The first trimester of pregnancy, from the last menstrual period to the end of the 13th week, is a critical period marked by significant changes and rapid development. Vaginal bleeding occurs in 16-25% of pregnancies and is linked to a higher risk of complications. Causes include implantation bleeding, miscarriages, ectopic pregnancy, cervical pathology, and molar pregnancy. Miscarriages affect about 20% of pregnancies, while ectopic pregnancies affect 1.1%. Bleeding can cause anxiety but does not always result in pregnancy termination, and it increases the risk of complications such as preterm delivery, low birth weight, and maternal complications, necessitating close monitoring.

Aim of the study:

This study aims to assist general physicians, emergency department doctors, and obstetricians in managing the uncertainties associated with early pregnancy bleeding and to improve counseling practices.

Methods:

This prospective observational study was conducted at the Department of Obstetrics and Gynecology (indoor and outdoor) in Bangabandhu Sheikh Mujib Medical University, Dhaka from January 2023 December 2023. Seventy-five pregnant women with first-trimester bleeding were enrolled and analyzed over one year from (start) to (end).
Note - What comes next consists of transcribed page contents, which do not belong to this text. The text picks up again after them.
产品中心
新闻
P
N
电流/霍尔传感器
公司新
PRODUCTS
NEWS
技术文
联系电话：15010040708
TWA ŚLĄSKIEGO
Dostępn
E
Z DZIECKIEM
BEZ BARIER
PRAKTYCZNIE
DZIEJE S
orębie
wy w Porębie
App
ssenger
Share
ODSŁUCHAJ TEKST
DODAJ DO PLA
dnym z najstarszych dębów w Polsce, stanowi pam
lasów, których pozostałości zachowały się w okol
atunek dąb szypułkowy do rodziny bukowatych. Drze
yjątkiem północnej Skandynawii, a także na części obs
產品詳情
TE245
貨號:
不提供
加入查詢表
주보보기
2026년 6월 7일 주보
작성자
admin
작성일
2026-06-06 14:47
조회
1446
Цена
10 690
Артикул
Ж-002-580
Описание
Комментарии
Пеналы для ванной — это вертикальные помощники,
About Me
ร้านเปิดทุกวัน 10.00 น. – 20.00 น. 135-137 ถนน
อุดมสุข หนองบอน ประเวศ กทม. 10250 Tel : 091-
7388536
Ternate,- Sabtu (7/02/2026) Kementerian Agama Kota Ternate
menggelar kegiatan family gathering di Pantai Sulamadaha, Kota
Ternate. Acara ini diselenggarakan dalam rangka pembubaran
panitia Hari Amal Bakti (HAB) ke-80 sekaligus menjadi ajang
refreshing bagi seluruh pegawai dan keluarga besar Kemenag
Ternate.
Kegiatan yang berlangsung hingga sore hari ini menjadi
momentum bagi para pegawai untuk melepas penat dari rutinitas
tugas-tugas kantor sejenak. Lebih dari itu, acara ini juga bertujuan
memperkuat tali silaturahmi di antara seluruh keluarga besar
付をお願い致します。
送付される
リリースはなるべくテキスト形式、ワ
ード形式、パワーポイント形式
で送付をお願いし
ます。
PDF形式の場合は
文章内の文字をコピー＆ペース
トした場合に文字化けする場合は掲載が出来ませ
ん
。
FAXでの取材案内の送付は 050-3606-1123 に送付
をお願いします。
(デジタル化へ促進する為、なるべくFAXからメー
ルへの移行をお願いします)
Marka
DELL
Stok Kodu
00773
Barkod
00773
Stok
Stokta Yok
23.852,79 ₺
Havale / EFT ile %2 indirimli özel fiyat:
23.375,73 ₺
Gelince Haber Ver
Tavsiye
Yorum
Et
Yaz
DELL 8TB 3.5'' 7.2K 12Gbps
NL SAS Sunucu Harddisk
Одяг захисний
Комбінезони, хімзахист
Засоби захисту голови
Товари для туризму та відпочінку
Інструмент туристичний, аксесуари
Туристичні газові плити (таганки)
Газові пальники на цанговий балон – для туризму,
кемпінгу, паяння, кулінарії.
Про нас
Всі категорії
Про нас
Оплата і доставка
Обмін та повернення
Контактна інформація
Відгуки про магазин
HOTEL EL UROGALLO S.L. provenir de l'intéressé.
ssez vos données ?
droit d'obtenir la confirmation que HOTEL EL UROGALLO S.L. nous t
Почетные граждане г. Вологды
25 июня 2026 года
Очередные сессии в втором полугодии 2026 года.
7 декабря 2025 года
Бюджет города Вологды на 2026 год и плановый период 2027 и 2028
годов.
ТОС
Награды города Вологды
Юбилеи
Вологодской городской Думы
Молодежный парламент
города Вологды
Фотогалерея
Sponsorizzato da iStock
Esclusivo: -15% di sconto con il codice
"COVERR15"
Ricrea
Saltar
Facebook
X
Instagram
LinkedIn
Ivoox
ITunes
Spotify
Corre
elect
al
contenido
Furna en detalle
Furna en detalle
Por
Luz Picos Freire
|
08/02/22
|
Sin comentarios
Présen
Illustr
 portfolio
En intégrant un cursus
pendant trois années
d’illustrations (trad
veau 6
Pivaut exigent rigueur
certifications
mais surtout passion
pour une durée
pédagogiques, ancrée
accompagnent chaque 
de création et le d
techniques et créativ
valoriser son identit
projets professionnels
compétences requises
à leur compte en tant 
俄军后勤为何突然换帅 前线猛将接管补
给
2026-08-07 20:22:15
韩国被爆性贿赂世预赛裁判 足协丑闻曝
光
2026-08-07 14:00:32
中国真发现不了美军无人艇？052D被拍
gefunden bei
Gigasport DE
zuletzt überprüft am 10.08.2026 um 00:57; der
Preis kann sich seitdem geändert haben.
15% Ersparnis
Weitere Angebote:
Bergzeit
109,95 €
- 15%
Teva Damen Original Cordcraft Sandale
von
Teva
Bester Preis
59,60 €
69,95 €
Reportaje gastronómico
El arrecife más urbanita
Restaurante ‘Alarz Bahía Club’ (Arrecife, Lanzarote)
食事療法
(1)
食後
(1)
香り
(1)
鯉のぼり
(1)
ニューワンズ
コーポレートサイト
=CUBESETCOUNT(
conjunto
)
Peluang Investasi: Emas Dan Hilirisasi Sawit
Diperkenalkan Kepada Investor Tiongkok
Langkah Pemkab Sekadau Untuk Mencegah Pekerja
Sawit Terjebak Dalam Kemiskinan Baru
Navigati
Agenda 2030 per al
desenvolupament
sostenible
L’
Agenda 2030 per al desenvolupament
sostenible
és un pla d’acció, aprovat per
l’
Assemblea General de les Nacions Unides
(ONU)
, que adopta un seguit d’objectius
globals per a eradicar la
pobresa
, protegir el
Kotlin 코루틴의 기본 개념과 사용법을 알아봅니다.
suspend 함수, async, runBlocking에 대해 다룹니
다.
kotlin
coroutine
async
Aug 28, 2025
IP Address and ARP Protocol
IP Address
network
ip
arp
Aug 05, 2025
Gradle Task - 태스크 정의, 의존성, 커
Participants had amenorrhea, a positive pregnancy test, and bleeding within the first 12 weeks. Clinical history and gynecological exams were done at the booking visit, with follow-up in antenatal clinics and repeated ultrasounds as needed.

Result:

This study involved 75 participants, focusing on women with firsttrimester vaginal bleeding. Most women (52%) were aged 30-35 years, with a mean BMI of 25.71±2.53 kg/m². Parity distribution was 52% primigravida and 48% multigravida. 52% had no relevant conception history; 38.67% conceived spontaneously, 6.67% used IVF, and 2.67% IUI. Previous complications included first-trimester bleeding (26.67%) and missed abortion (4%). Specific conditions were rare. Multiple bleeding episodes were reported by 64%, with 40% having fresh bleeding. Premature labor was the most common complication (28%). Full-term delivery occurred in 40% of cases, with 13.33% experiencing IUGR or preterm delivery.

Conclusion:

This study highlights the diverse outcomes of pregnancies with first-trimester vaginal bleeding, ranging from full-term deliveries to complications and losses. Emphasizing the importance of individualized care and early intervention, it suggests developing specific management protocols and conducting long-term follow-ups to improve maternal and fetal health outcomes.

Keywords

Pregnancy outcome; per vaginal bleeding; First trimester of pregnancy

Pregnancy outcome articles; per vaginal bleeding articles; First trimester of pregnancy articles

Article Details

1. Introduction:

The first trimester of pregnancy is the period from the first day of the last menstrual period to the end of the 13th week of gestation. It is a time of significant changes and rapid development for both the mother and the baby [1]. Vaginal bleeding in the first trimester is a frequent occurrence, affecting 16-25% of all pregnancies [2]. Meta-analyses show that vaginal bleeding is linked to a twofold higher risk of additional complications during pregnancy [3]. Bleeding per vagina in the first trimester can be caused by several factors. Implantation bleeding, miscarriages (threatened, inevitable, incomplete and complete miscarriage), ectopic pregnancy and cervical pathology are the major factors besides molar pregnancy leading to first-trimester vaginal bleeding [4,5]. Approximately 20% of pregnancies result in miscarriage, while 1.1% are affected by ectopic pregnancy [6]. Molar pregnancy is a rare cause of early pregnancy bleeding, occurring in 0.14% of cases. It is more prevalent among Asian populations, with an incidence rate of 0.2% compared to lower rates in non-Asians [7]. Although ectopic pregnancy is a less common cause, it is associated with maternal mortality, and the mortality rate is 0.2/1000 [6]. Vaginal bleeding in early pregnancy can cause significant anxiety for both the mother and her family. The outcome, however, is often determined by factors such as the gestational age at the time of bleeding, the underlying cause, and the severity of the bleeding [2]. Bleeding in early pregnancy does not always terminate the pregnancy [8]. About half of the patients who have vaginal bleeding in early pregnancy will have an abortion within 20 weeks of gestation [9]. Factors such as maternal age, systemic conditions like diabetes mellitus and hypothyroidism, infertility treatments, thrombophilia, maternal weight, and structural abnormalities of the uterus have been reported to increase the risk of abortion [10]. The patients whose pregnancy continues have an increased risk of developing complications later on [9]. Pregnant patients who experience early pregnancy bleeding and carry the pregnancy beyond viability are at higher risk of complications, including preterm delivery, low birth weight, perinatal morbidity and mortality, and the birth of babies who are small for their gestational age [11,12]. Maternal complications can include antepartum hemorrhage, manual removal of the placenta, and cesarean delivery [13].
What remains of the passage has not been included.